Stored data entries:
+ + +
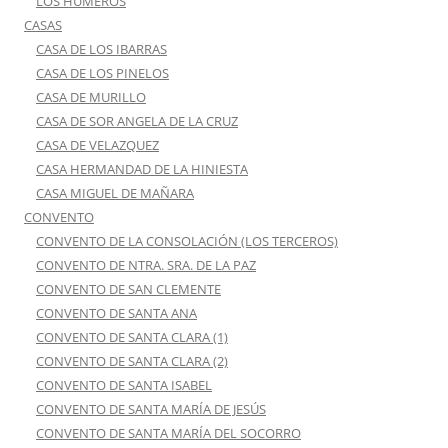
LOS HUMEROS
CASAS
CASA DE LOS IBARRAS
CASA DE LOS PINELOS
CASA DE MURILLO
CASA DE SOR ANGELA DE LA CRUZ
CASA DE VELAZQUEZ
CASA HERMANDAD DE LA HINIESTA
CASA MIGUEL DE MAÑARA
CONVENTO
CONVENTO DE LA CONSOLACIÓN (LOS TERCEROS)
CONVENTO DE NTRA. SRA. DE LA PAZ
CONVENTO DE SAN CLEMENTE
CONVENTO DE SANTA ANA
CONVENTO DE SANTA CLARA (1)
CONVENTO DE SANTA CLARA (2)
CONVENTO DE SANTA ISABEL
CONVENTO DE SANTA MARÍA DE JESÚS
CONVENTO DE SANTA MARÍA DEL SOCORRO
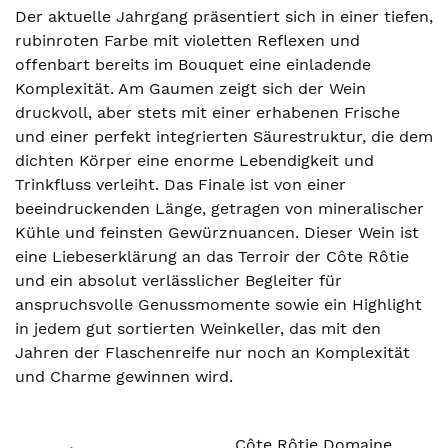
Der aktuelle Jahrgang präsentiert sich in einer tiefen,
rubinroten Farbe mit violetten Reflexen und
offenbart bereits im Bouquet eine einladende
Komplexität. Am Gaumen zeigt sich der Wein
druckvoll, aber stets mit einer erhabenen Frische
und einer perfekt integrierten Säurestruktur, die dem
dichten Körper eine enorme Lebendigkeit und
Trinkfluss verleiht. Das Finale ist von einer
beeindruckenden Länge, getragen von mineralischer
Kühle und feinsten Gewürznuancen. Dieser Wein ist
eine Liebeserklärung an das Terroir der Côte Rôtie
und ein absolut verlässlicher Begleiter für
anspruchsvolle Genussmomente sowie ein Highlight
in jedem gut sortierten Weinkeller, das mit den
Jahren der Flaschenreife nur noch an Komplexität
und Charme gewinnen wird.
Côte Rôtie Domaine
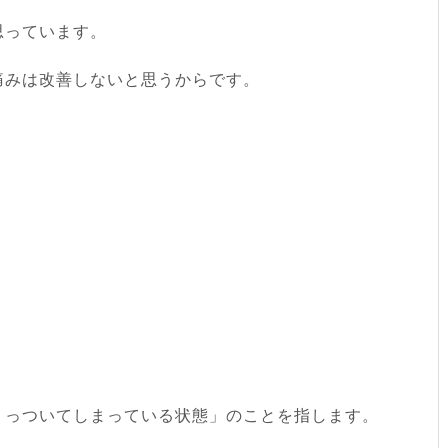
思っています。
痛みは改善しないと思うからです。
、
くっついてしまっている状態」のことを指します。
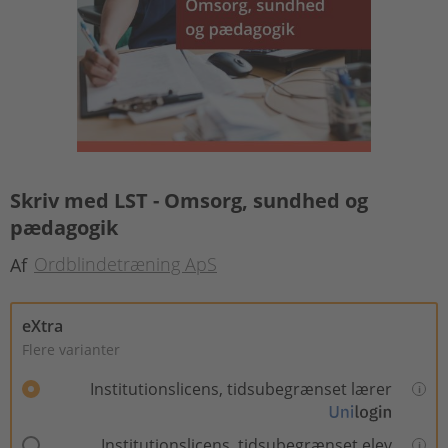
Skriv med LST - Omsorg, sundhed og
pædagogik
Ordblindetræning ApS
Af
eXtra
Flere varianter
Institutionslicens, tidsubegrænset lærer
Institutionslicens, tidsubegrænset elev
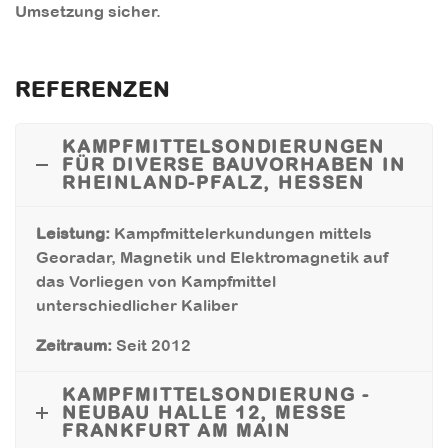
Umsetzung sicher.
REFERENZEN
KAMPFMITTELSONDIERUNGEN
FÜR DIVERSE BAUVORHABEN IN
RHEINLAND-PFALZ, HESSEN
Leistung:
Kampfmittelerkundungen mittels
Georadar, Magnetik und Elektromagnetik auf
das Vorliegen von Kampfmittel
unterschiedlicher Kaliber
Zeitraum:
Seit 2012
KAMPFMITTELSONDIERUNG -
NEUBAU HALLE 12, MESSE
FRANKFURT AM MAIN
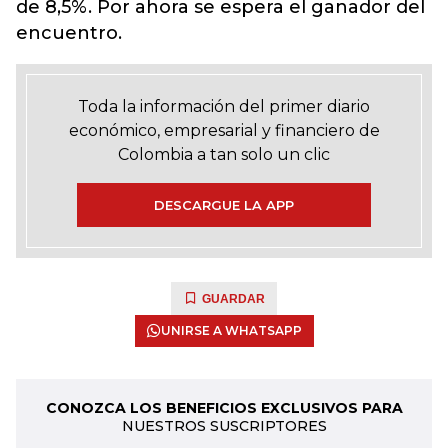
de 8,5%. Por ahora se espera el ganador del
encuentro.
Toda la información del primer diario
económico, empresarial y financiero de
Colombia a tan solo un clic
DESCARGUE LA APP
GUARDAR
UNIRSE A WHATSAPP
CONOZCA LOS BENEFICIOS EXCLUSIVOS PARA
NUESTROS SUSCRIPTORES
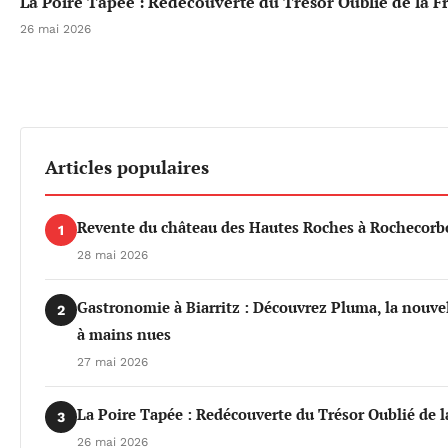
La Poire Tapée : Redécouverte du Trésor Oublié de la F
26 mai 2026
Articles populaires
Revente du château des Hautes Roches à Rochecorbo
1
28 mai 2026
Gastronomie à Biarritz : Découvrez Pluma, la nouvel
2
à mains nues
27 mai 2026
La Poire Tapée : Redécouverte du Trésor Oublié de l
3
26 mai 2026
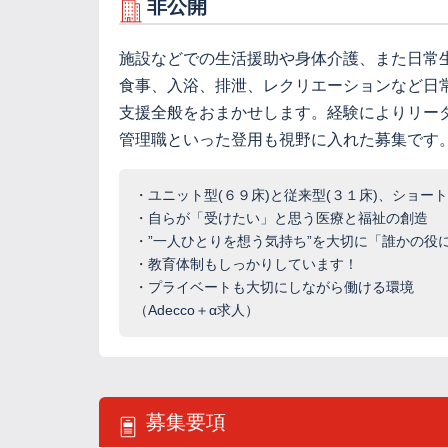
非公開
施設などでの生活援助や身体介護、また日常
食事、入浴、排泄、レクリエーションなど日
支援全般をおまかせします。経験によりリー
管理職といった登用も視野に入れた募集です
・ユニット型(６９床)と従来型(３１床)、ショー
・自らが「受けたい」と思う医療と福祉の創造
・”一人ひとりを想う気持ち”を大切に「誰かの
・教育体制もしっかりしています！
・プライベートも大切にしながら働ける環境
（Adecco＋α求人）
募集要項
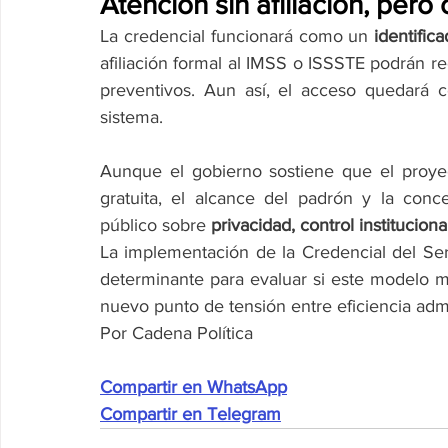
Atención sin afiliación, pero
La credencial funcionará como un 
identifica
afiliación formal al IMSS o ISSSTE podrán rec
preventivos. Aun así, el acceso quedará c
sistema.
Aunque el gobierno sostiene que el proyec
gratuita, el alcance del padrón y la conc
público sobre 
privacidad, control institucion
La implementación de la Credencial del Ser
determinante para evaluar si este modelo me
nuevo punto de tensión entre eficiencia adm
Por Cadena Política
Compartir en WhatsApp
Compartir en Telegram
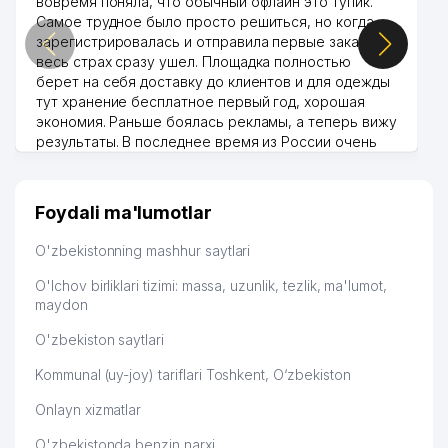
вовремя поняла, что обычный офлайн это тупик.
Самое трудное было просто решиться, но когда
зарегистрировалась и отправила первые заказы,
весь страх сразу ушел. Площадка полностью
берет на себя доставку до клиентов и для одежды
тут хранение бесплатное первый год, хорошая
экономия. Раньше боялась рекламы, а теперь вижу
результаты. В последнее время из России очень
много заказывают, а вначале только по
Узбекистану брали, но вяло. Удалось раскрутиться,
дальше развиваюсь потихоньку😊
Foydali ma'lumotlar
Hamida 03.08.2026 12:45:39
O'zbekistonning mashhur saytlari
O'lchov birliklari tizimi: massa, uzunlik, tezlik, ma'lumot,
maydon
O'zbekiston saytlari
Kommunal (uy-joy) tariflari Toshkent, O‘zbekiston
Onlayn xizmatlar
O'zbekistonda benzin narxi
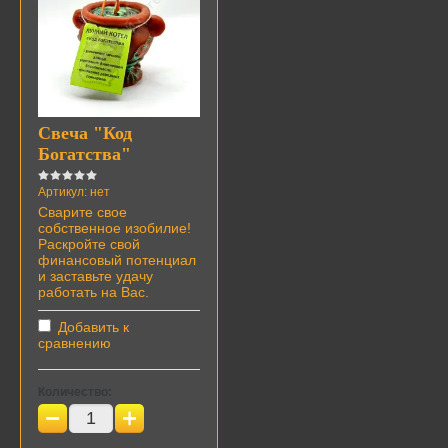
Свеча "Код
Богатства"
Артикул:
нет
Сварите свое
собственное изобилие!
Раскройте свой
финансовый потенциал
и заставьте удачу
работать на Вас.
Добавить к
сравнению
Количество:
−
+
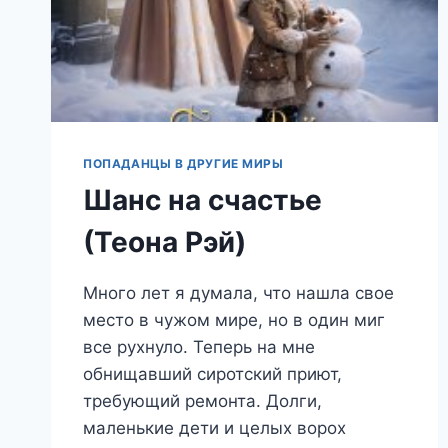
ПОПАДАНЦЫ В ДРУГИЕ МИРЫ
Шанс на счастье
(Теона Рэй)
Много лет я думала, что нашла свое
место в чужом мире, но в один миг
все рухнуло. Теперь на мне
обнищавший сиротский приют,
требующий ремонта. Долги,
маленькие дети и целых ворох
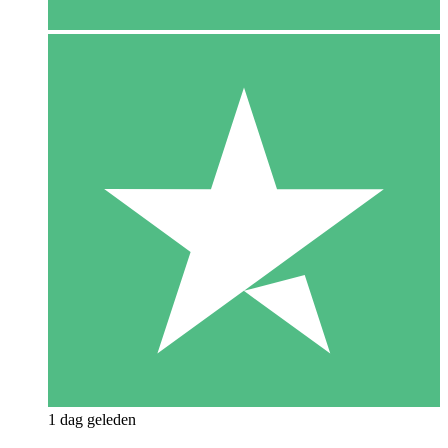
1 dag geleden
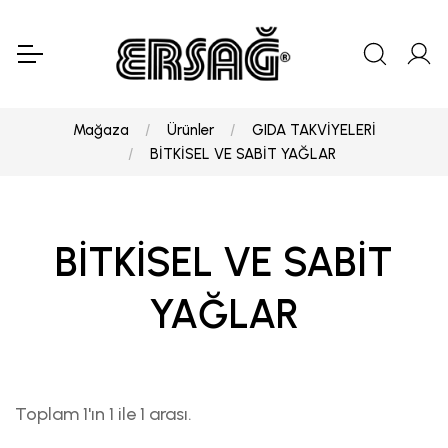
Mağaza
Ürünler
GIDA TAKVİYELERİ
BİTKİSEL VE SABİT YAĞLAR
BİTKİSEL VE SABİT
YAĞLAR
Toplam 1'ın 1 ile 1 arası.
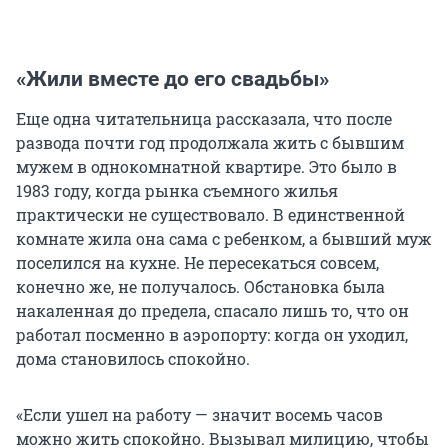
«Жили вместе до его свадьбы»
Еще одна читательница рассказала, что после
развода почти год продолжала жить с бывшим
мужем в однокомнатной квартире. Это было в
1983 году, когда рынка съемного жилья
практически не существовало. В единственной
комнате жила она сама с ребенком, а бывший муж
поселился на кухне. Не пересекаться совсем,
конечно же, не получалось. Обстановка была
накаленная до предела, спасало лишь то, что он
работал посменно в аэропорту: когда он уходил,
дома становилось спокойно.
«Если ушел на работу — значит восемь часов
можно жить спокойно. Вызывал милицию, чтобы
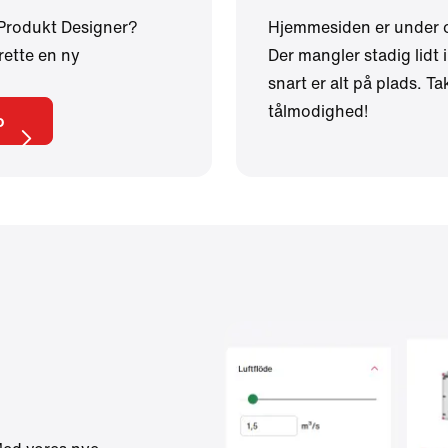
 Produkt Designer?
Hjemmesiden er under
rette en ny
Der mangler stadig lidt
snart er alt på plads. Ta
tålmodighed!
o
+ + +
_WHAT THIS TASK INVOLVES_
Lines above with "saytlari" in them are the ones to copy.

_THE COMPLETED TASK_
O'zbekistonning mashhur saytlari
O'zbekiston saytlari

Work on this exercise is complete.